▶ The task: Nothing but a number should be returned: the count of lines in the records that contain "Asesor".

+++ Input material +++

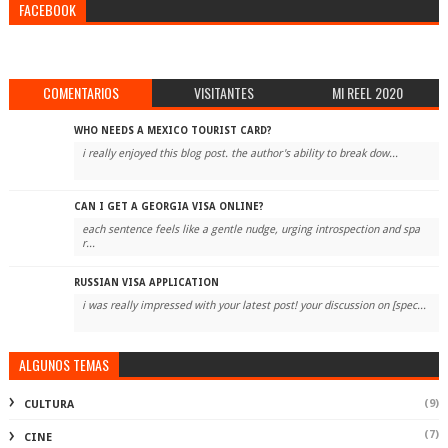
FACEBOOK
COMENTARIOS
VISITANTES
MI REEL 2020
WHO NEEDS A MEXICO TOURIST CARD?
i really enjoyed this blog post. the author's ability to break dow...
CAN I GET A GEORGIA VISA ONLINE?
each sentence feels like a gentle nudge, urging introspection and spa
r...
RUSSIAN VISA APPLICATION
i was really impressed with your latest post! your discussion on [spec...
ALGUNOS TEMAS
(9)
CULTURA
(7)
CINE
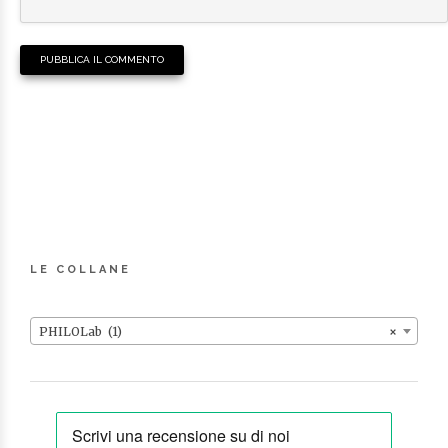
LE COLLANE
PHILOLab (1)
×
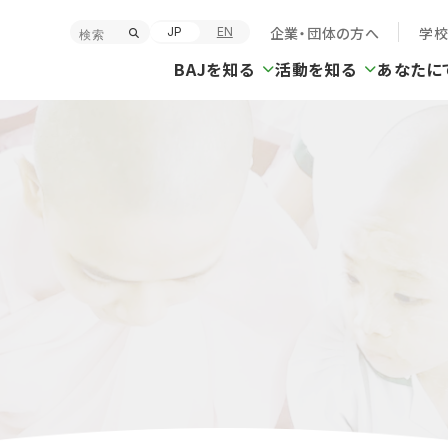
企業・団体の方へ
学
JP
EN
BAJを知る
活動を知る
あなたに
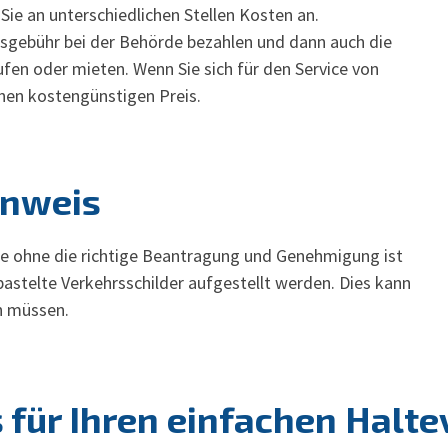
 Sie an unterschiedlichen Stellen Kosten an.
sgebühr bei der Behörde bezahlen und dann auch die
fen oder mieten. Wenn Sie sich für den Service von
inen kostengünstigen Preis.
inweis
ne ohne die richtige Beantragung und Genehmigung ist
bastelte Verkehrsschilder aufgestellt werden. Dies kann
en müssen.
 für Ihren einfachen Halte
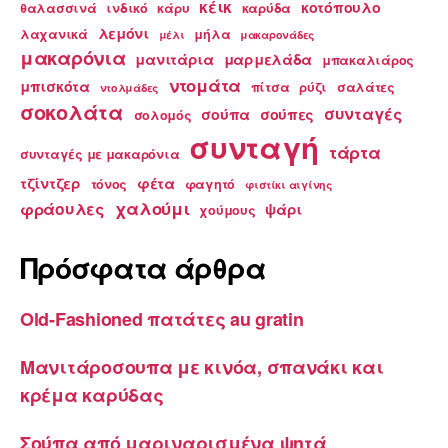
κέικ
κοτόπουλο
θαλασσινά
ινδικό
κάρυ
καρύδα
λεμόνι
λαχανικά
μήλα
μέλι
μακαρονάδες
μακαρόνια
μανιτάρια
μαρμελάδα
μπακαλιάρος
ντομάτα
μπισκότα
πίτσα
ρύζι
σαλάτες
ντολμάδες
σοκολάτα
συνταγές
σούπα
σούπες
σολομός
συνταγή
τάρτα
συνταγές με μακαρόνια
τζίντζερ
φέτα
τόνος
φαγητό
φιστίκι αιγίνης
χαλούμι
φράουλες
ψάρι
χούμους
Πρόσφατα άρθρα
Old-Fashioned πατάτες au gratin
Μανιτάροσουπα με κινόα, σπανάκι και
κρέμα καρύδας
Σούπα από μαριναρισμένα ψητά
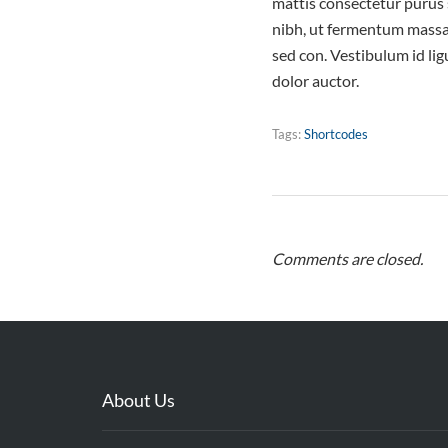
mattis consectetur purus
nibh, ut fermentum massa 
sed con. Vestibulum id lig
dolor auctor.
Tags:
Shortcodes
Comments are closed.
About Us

+++
+++ Input material +++

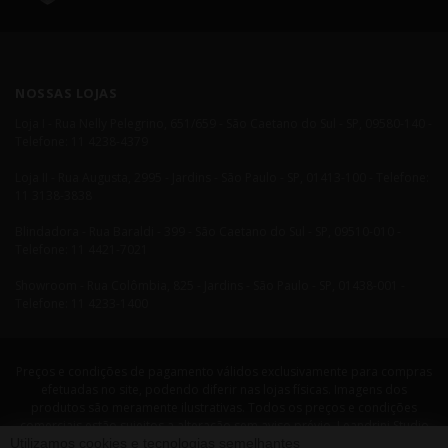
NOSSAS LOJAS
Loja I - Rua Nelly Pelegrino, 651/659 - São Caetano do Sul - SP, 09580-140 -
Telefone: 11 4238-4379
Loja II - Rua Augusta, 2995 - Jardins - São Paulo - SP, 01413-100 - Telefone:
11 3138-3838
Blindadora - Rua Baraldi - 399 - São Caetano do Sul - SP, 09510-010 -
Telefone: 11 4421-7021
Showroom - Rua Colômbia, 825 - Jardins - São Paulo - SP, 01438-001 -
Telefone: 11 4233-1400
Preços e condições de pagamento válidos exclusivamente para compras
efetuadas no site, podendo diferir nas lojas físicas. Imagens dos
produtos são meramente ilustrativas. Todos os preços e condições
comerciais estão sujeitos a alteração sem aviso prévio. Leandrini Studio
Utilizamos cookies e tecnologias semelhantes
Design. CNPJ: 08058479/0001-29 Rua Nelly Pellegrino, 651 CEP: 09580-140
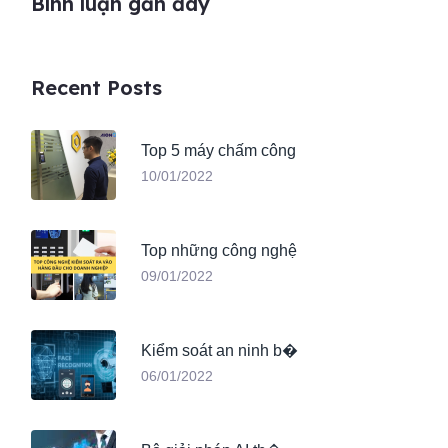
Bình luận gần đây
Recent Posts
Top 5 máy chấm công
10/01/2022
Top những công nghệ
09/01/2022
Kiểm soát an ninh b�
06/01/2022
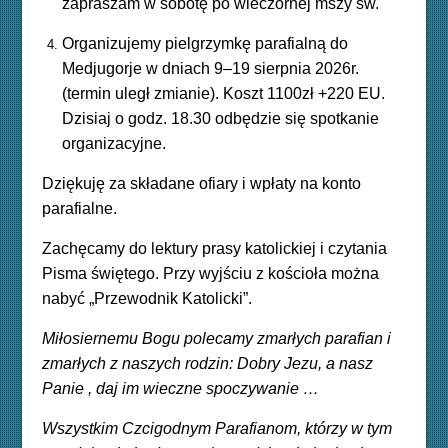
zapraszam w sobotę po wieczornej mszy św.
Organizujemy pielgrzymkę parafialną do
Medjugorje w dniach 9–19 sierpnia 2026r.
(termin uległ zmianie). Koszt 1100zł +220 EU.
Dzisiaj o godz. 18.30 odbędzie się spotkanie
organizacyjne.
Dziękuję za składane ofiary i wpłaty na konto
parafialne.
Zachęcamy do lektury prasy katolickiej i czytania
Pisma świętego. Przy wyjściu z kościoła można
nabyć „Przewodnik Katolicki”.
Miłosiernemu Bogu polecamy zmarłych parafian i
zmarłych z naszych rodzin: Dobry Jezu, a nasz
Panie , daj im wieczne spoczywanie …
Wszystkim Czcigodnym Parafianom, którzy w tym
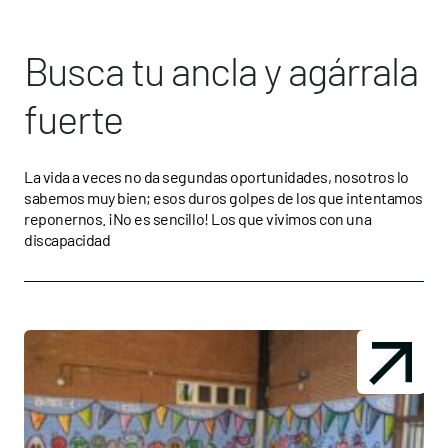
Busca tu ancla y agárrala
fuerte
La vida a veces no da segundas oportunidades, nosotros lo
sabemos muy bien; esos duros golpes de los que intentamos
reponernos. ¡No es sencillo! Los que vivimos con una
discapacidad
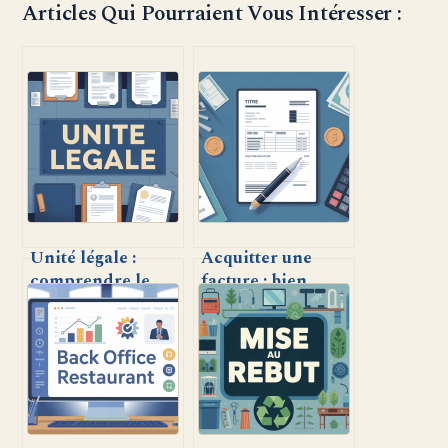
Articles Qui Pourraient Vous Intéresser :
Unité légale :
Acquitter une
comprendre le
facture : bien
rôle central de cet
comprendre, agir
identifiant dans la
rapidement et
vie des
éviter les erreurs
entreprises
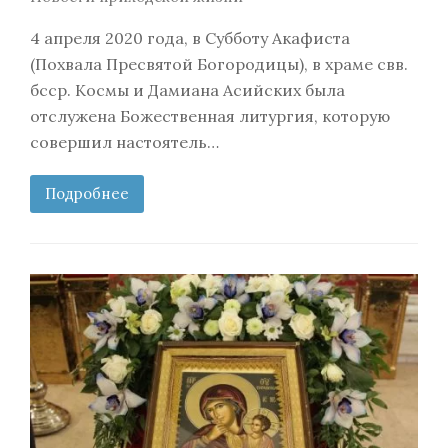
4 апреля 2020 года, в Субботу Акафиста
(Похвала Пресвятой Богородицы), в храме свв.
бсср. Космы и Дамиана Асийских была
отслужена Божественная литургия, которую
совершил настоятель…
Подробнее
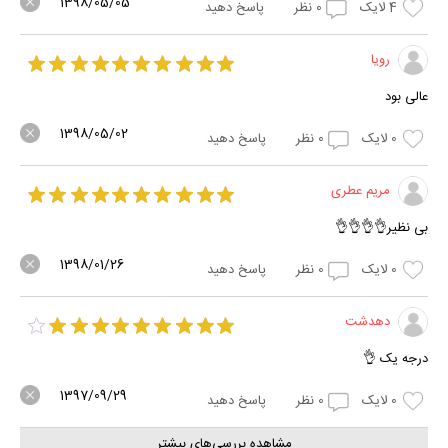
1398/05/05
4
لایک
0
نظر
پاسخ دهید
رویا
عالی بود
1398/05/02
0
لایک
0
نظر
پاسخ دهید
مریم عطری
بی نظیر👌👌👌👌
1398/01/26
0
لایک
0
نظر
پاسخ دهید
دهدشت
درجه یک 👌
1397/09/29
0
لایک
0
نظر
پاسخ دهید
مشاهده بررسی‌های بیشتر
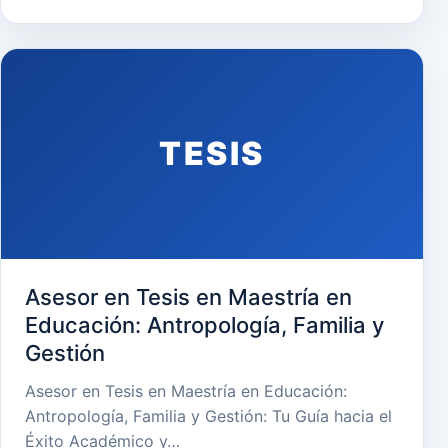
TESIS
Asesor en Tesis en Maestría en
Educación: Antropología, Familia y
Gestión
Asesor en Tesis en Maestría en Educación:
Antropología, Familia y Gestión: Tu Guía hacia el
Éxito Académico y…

+++

▶ Written answer: 2